[[ WORKING DATA open ]]

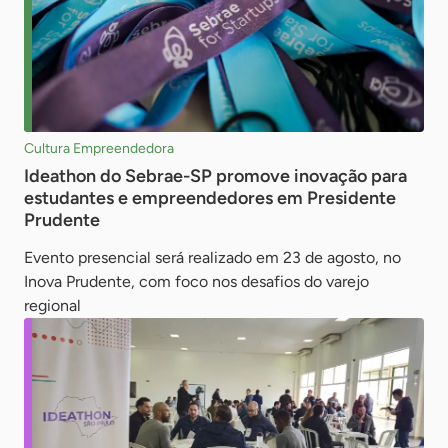
Cultura Empreendedora
Ideathon do Sebrae-SP promove inovação para
estudantes e empreendedores em Presidente
Prudente
Evento presencial será realizado em 23 de agosto, no
Inova Prudente, com foco nos desafios do varejo
regional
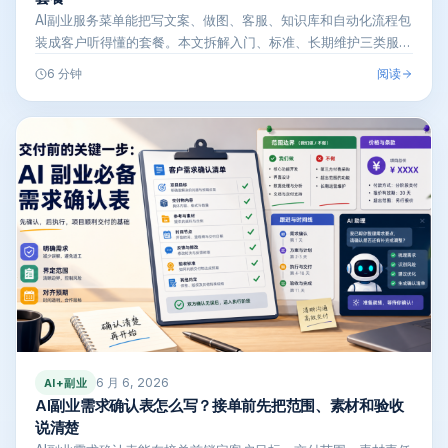
AI副业服务菜单能把写文案、做图、客服、知识库和自动化流程包
装成客户听得懂的套餐。本文拆解入门、标准、长期维护三类服务
设计方法，帮…
阅读
6 分钟
6 月 6, 2026
AI+副业
AI副业需求确认表怎么写？接单前先把范围、素材和验收
说清楚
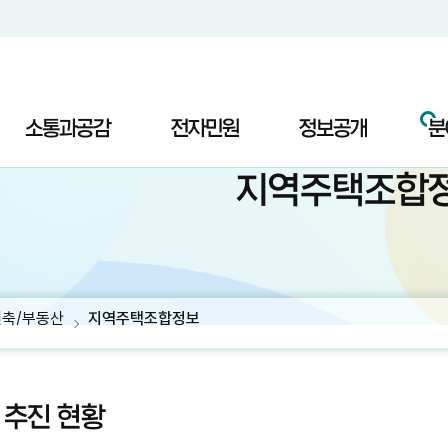
소통과공감
전자민원
정보공개
분
지역주택조합
건축/부동산
지역주택조합정보
 추진 현황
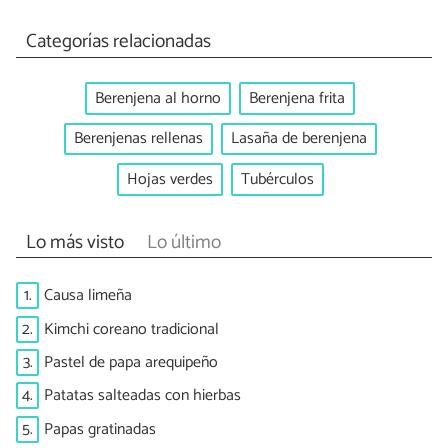
Categorías relacionadas
Berenjena al horno
Berenjena frita
Berenjenas rellenas
Lasaña de berenjena
Hojas verdes
Tubérculos
Lo más visto
Lo último
1.
Causa limeña
2.
Kimchi coreano tradicional
3.
Pastel de papa arequipeño
4.
Patatas salteadas con hierbas
5.
Papas gratinadas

[[ WORKING DATA closed ]]

▶ [ACTIVITY] Copy every record above exactly, leaving out the pictures.

▶ [REPLY]
Cultura Empreendedora
Ideathon do Sebrae-SP promove inovação para
estudantes e empreendedores em Presidente
Prudente
Evento presencial será realizado em 23 de agosto, no
Inova Prudente, com foco nos desafios do varejo
regional
AI副业服务菜单能把写文案、做图、客服、知识库和自动化流程包
装成客户听得懂的套餐。本文拆解入门、标准、长期维护三类服务
设计方法，帮…
阅读
6 分钟
6 月 6, 2026
AI+副业
AI副业需求确认表怎么写？接单前先把范围、素材和验收
说清楚
소통과공감
전자민원
정보공개
분
지역주택조합
건축/부동산
지역주택조합정보
 추진 현황
Categorías relacionadas
Berenjena al horno
Berenjena frita
Berenjenas rellenas
Lasaña de berenjena
Hojas verdes
Tubérculos
Lo más visto
Lo último
1.
Causa limeña
2.
Kimchi coreano tradicional
3.
Pastel de papa arequipeño
4.
Patatas salteadas con hierbas
5.
Papas gratinadas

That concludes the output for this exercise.